Aris Janigian is a keen observer of the Los Angeles condition. His newest book,Waiting for Lipchitz at Chateau Marmont, is a bold and colorful critique of the California Dream through the perspective of screenwriter who has gone from riches to rags. We spoke to Janigian ahead of his reading and book signing on Saturday, May 21 at the Neutra VDL House.
I appreciate Los Angeles for how it heightens your consciousness, and sharpens your wits; the sheer friction created by the endless jostling of new images, people, and artifacts is exhilarating, but it can also exhaust your inner resources, easily distract your focus, and make the kind of muscularly meditative work that novel writing requires difficult to sustain. In Fresno, on the other hand, nobody is watching you, things change at a much slower pace, and the inward turn is almost too easy to make. So, in a way, I like to think that both cities are reflected in my writing: a certain edginess and liveliness alongside a certain quiet and heartfeltness.
Architecture is a central feature of this book, the result of teaching for fifteen years or so at SCI-Arc, and pondering regularly the function of architecture. In doing this book, I felt the Chateau, what at first was a perfect place to host my narrator, could also prove to be a useful spur for thinking through some questions I had about architecture, in particular about the Heideggerian idea of “The Hearth.”
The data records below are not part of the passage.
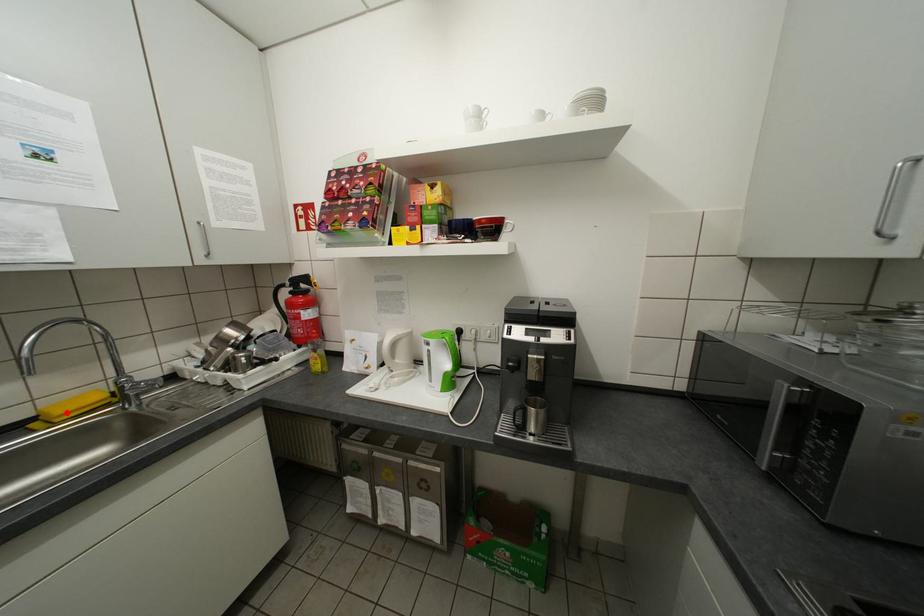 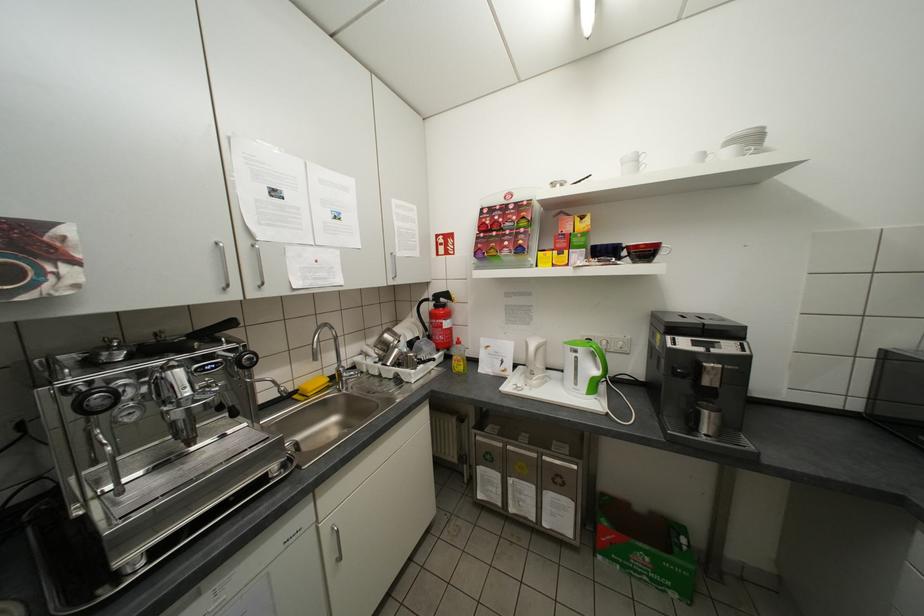 Find the pixel in the second image that matches the highlighted location in the first image.

(319, 389) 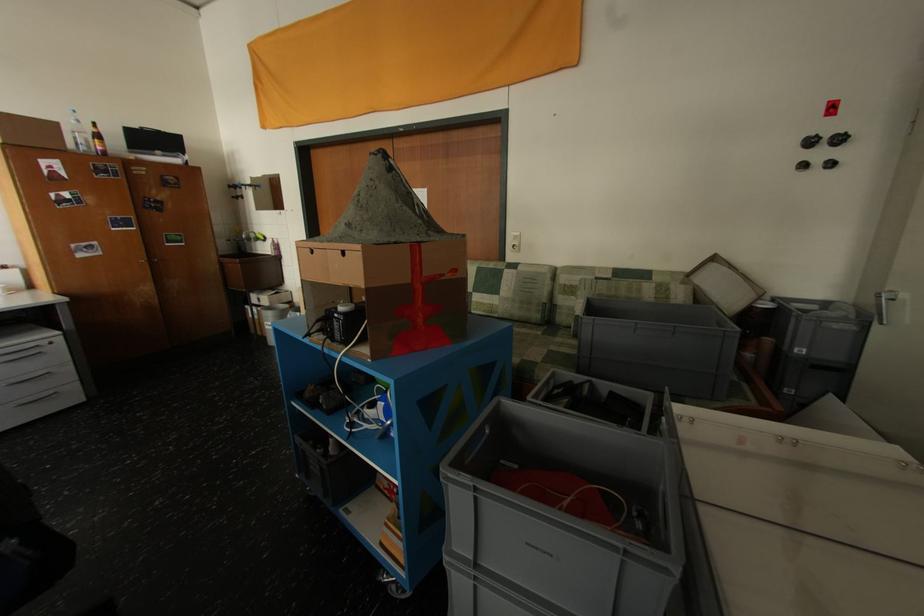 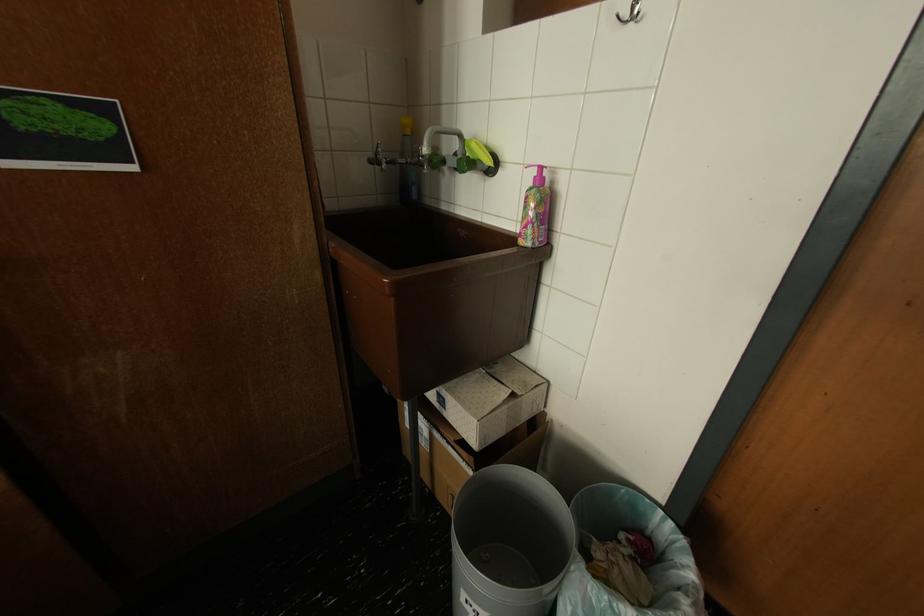 Where in the second image is the point corresponding to pixel 237 241 from the first image?

(379, 163) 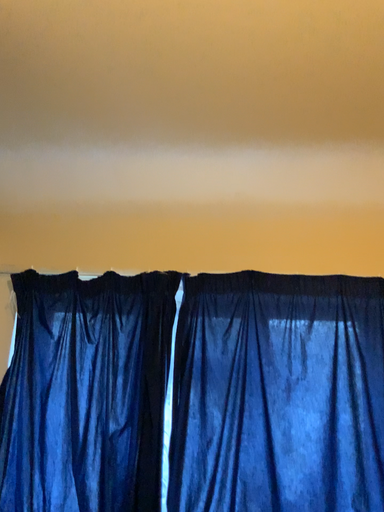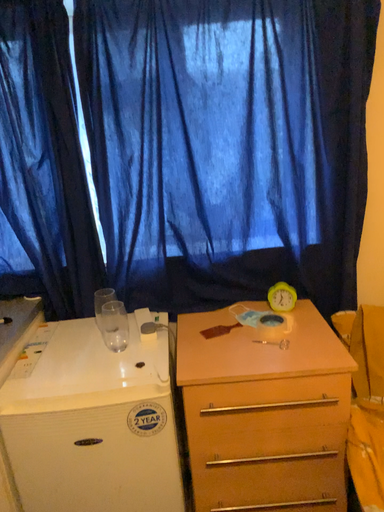 Question: How did the camera likely rotate when shooting the video?

Choices:
 (A) rotated downward
 (B) rotated upward

Answer: (A) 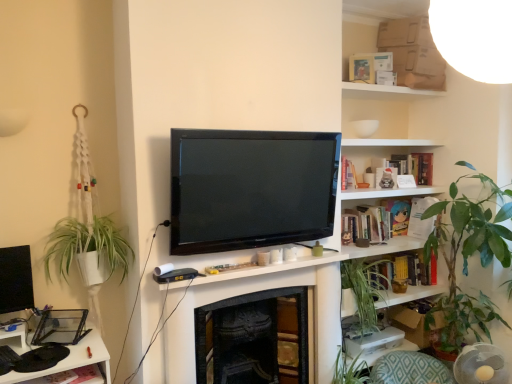 At what (x,y) coordinates should I click in order to perform the action: click on white paper at upper right, which appears as the 2th book when ordered from the bottom. Please return your answer as a coordinate pair (x, y). Looking at the image, I should click on (420, 218).

You are a GUI agent. You are given a task and a screenshot of the screen. Output one action in this format:
    pyautogui.click(x=<x>, y=<y>)
    Task: Click on the white cardboard box at upper right
    
    Given the screenshot: What is the action you would take?
    pyautogui.click(x=474, y=37)

This screenshot has width=512, height=384. I want to click on white paper at upper right, which appears as the second book when viewed from the top, so click(x=420, y=218).

Consider the image. Which is less distant, (455, 17) or (435, 288)?

The point (455, 17) is in front.

Based on their sizes in the image, would you say white cardboard box at upper right is bigger or smaller than wooden bookshelf at upper right?

white cardboard box at upper right is smaller than wooden bookshelf at upper right.

Find the location of a particular element. This screenshot has height=384, width=512. light above the wooden bookshelf at upper right (from a real-world perspective) is located at coordinates click(x=474, y=37).

From a real-world perspective, is white cardboard box at upper right below wooden bookshelf at upper right?

No, from a real-world perspective, white cardboard box at upper right is not below wooden bookshelf at upper right.

Is white paper at upper right, which appears as the second book when viewed from the top, at the left side of wooden bookshelf at upper right?

Incorrect, white paper at upper right, which appears as the second book when viewed from the top, is not on the left side of wooden bookshelf at upper right.

Choose the correct answer: Is white paper at upper right, which appears as the 2th book when ordered from the bottom, inside wooden bookshelf at upper right or outside it?

white paper at upper right, which appears as the 2th book when ordered from the bottom, is not enclosed by wooden bookshelf at upper right.

Is white paper at upper right, which appears as the 2th book when ordered from the bottom, facing away from wooden bookshelf at upper right?

No, wooden bookshelf at upper right is not at the back of white paper at upper right, which appears as the 2th book when ordered from the bottom.

Who is shorter, white cardboard box at upper right or hardcover book at upper right, marked as the 3th book in a bottom-to-top arrangement?

hardcover book at upper right, marked as the 3th book in a bottom-to-top arrangement, is shorter.

Can you confirm if white cardboard box at upper right is smaller than hardcover book at upper right, placed as the first book when sorted from top to bottom?

Actually, white cardboard box at upper right might be larger than hardcover book at upper right, placed as the first book when sorted from top to bottom.

Does point (500, 21) appear closer or farther from the camera than point (406, 170)?

Clearly, point (500, 21) is closer to the camera than point (406, 170).

Does white cardboard box at upper right lie in front of hardcover book at upper right, placed as the first book when sorted from top to bottom?

Yes, white cardboard box at upper right is closer to the viewer.

Is hardcover book at upper right, marked as the 3th book in a bottom-to-top arrangement, looking in the opposite direction of green fabric cushion at lower right?

No, hardcover book at upper right, marked as the 3th book in a bottom-to-top arrangement, is not facing the opposite direction of green fabric cushion at lower right.

Considering the relative sizes of hardcover book at upper right, marked as the 3th book in a bottom-to-top arrangement, and green fabric cushion at lower right in the image provided, is hardcover book at upper right, marked as the 3th book in a bottom-to-top arrangement, shorter than green fabric cushion at lower right?

Correct, hardcover book at upper right, marked as the 3th book in a bottom-to-top arrangement, is not as tall as green fabric cushion at lower right.

From a real-world perspective, is hardcover book at upper right, marked as the 3th book in a bottom-to-top arrangement, on top of green fabric cushion at lower right?

Yes, from a real-world perspective, hardcover book at upper right, marked as the 3th book in a bottom-to-top arrangement, is on top of green fabric cushion at lower right.

Which is in front, point (395, 166) or point (415, 371)?

The point (415, 371) is closer.

From a real-world perspective, is green fabric cushion at lower right on top of white cardboard box at upper right?

No, from a real-world perspective, green fabric cushion at lower right is not on top of white cardboard box at upper right.

Is green fabric cushion at lower right far away from white cardboard box at upper right?

Yes, green fabric cushion at lower right is far from white cardboard box at upper right.

Relative to white cardboard box at upper right, is green fabric cushion at lower right in front or behind?

Visually, green fabric cushion at lower right is located behind white cardboard box at upper right.

Is green fabric cushion at lower right spatially inside white cardboard box at upper right, or outside of it?

green fabric cushion at lower right lies outside white cardboard box at upper right.

How much distance is there between green fabric cushion at lower right and white paper at upper right, which appears as the 2th book when ordered from the bottom?

green fabric cushion at lower right and white paper at upper right, which appears as the 2th book when ordered from the bottom, are 37.06 inches apart from each other.

The height and width of the screenshot is (384, 512). Identify the location of swivel chair in front of the white paper at upper right, which appears as the 2th book when ordered from the bottom. (410, 369).

From the picture: From the image's perspective, which is below, green fabric cushion at lower right or white paper at upper right, which appears as the second book when viewed from the top?

green fabric cushion at lower right.

Is green fabric cushion at lower right facing towards white paper at upper right, which appears as the 2th book when ordered from the bottom?

No.

Which is farther, (x=411, y=213) or (x=403, y=155)?

The point (x=403, y=155) is behind.

Locate an element on the screen. book that appears above the white paper at upper right, which appears as the 2th book when ordered from the bottom (from the image's perspective) is located at coordinates (415, 166).

Is white paper at upper right, which appears as the second book when viewed from the top, at the left side of hardcover book at upper right, marked as the 3th book in a bottom-to-top arrangement?

Incorrect, white paper at upper right, which appears as the second book when viewed from the top, is not on the left side of hardcover book at upper right, marked as the 3th book in a bottom-to-top arrangement.

Which of these two, white paper at upper right, which appears as the second book when viewed from the top, or hardcover book at upper right, marked as the 3th book in a bottom-to-top arrangement, is smaller?

white paper at upper right, which appears as the second book when viewed from the top.

At what (x,y) coordinates should I click in order to perform the action: click on shelf that is behind the white cardboard box at upper right. Please return your answer as a coordinate pair (x, y). Looking at the image, I should click on (411, 294).

Locate an element on the screen. This screenshot has width=512, height=384. the 2nd book counting from the right side of the wooden bookshelf at upper right is located at coordinates (420, 218).

Which object lies nearer to the anchor point white paper at upper right, which appears as the second book when viewed from the top, wooden bookshelf at upper right or green leafy plant at right?

Among the two, green leafy plant at right is located nearer to white paper at upper right, which appears as the second book when viewed from the top.

When comparing their distances from hardcover book at center-right, placed as the first book when sorted from bottom to top, does hardcover book at upper right, marked as the 3th book in a bottom-to-top arrangement, or wooden bookshelf at upper right seem closer?

The object closer to hardcover book at center-right, placed as the first book when sorted from bottom to top, is hardcover book at upper right, marked as the 3th book in a bottom-to-top arrangement.

Based on their spatial positions, is hardcover book at upper right, placed as the first book when sorted from top to bottom, or hardcover book at center-right, placed as the first book when sorted from bottom to top, further from wooden bookshelf at upper right?

The object further to wooden bookshelf at upper right is hardcover book at upper right, placed as the first book when sorted from top to bottom.

Based on their spatial positions, is green fabric cushion at lower right or wooden bookshelf at upper right further from green leafy plant at right?

The object further to green leafy plant at right is green fabric cushion at lower right.

Based on their spatial positions, is hardcover book at center-right, marked as the third book in a top-to-bottom arrangement, or hardcover book at upper right, marked as the 3th book in a bottom-to-top arrangement, closer to white cardboard box at upper right?

hardcover book at center-right, marked as the third book in a top-to-bottom arrangement, lies closer to white cardboard box at upper right than the other object.

Estimate the real-world distances between objects in this image. Which object is further from hardcover book at upper right, placed as the first book when sorted from top to bottom, hardcover book at center-right, marked as the third book in a top-to-bottom arrangement, or wooden bookshelf at upper right?

Based on the image, wooden bookshelf at upper right appears to be further to hardcover book at upper right, placed as the first book when sorted from top to bottom.

Based on the photo, which object lies nearer to the anchor point white cardboard box at upper right, white paper at upper right, which appears as the 2th book when ordered from the bottom, or hardcover book at upper right, marked as the 3th book in a bottom-to-top arrangement?

white paper at upper right, which appears as the 2th book when ordered from the bottom.

From the image, which object appears to be nearer to wooden bookshelf at upper right, hardcover book at upper right, placed as the first book when sorted from top to bottom, or green leafy plant at right?

green leafy plant at right is closer to wooden bookshelf at upper right.

Locate an element on the screen. The image size is (512, 384). book between white cardboard box at upper right and hardcover book at upper right, marked as the 3th book in a bottom-to-top arrangement, from front to back is located at coordinates (411, 216).

The width and height of the screenshot is (512, 384). I want to click on shelf that lies between hardcover book at center-right, marked as the third book in a top-to-bottom arrangement, and green fabric cushion at lower right from top to bottom, so click(411, 294).

The image size is (512, 384). I want to click on swivel chair between white cardboard box at upper right and white paper at upper right, which appears as the 2th book when ordered from the bottom, along the z-axis, so click(x=410, y=369).

Image resolution: width=512 pixels, height=384 pixels. I want to click on swivel chair between green leafy plant at right and white paper at upper right, which appears as the second book when viewed from the top, in the front-back direction, so pos(410,369). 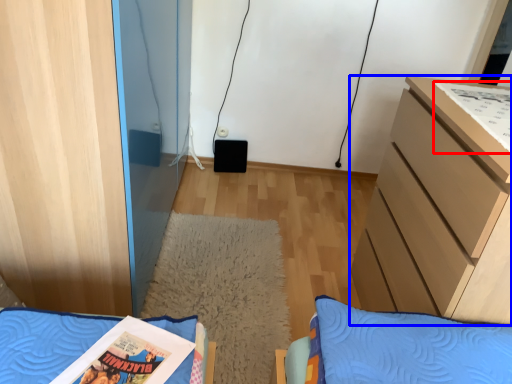 Question: Which object is closer to the camera taking this photo, comic book (highlighted by a red box) or chest of drawers (highlighted by a blue box)?

Choices:
 (A) comic book
 (B) chest of drawers

Answer: (B)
The Chateau was built on a hill in the manner of a French Country castle, a place for the Hollywood elite to quaff martinis and slumber in sumptuousness; on the other hand, The Gardens, to my mind, a morality lesson in architecture, were built underground by an Italian farmer who only dreamed, at first, to escape the merciless valley heat. They are polar opposite structures, and in the course of the novel they enter into a conversation, if not occasional shouting match, that yields some provocative conclusions, I think, about the aims and values of culture, and the meaning and practice of architecture.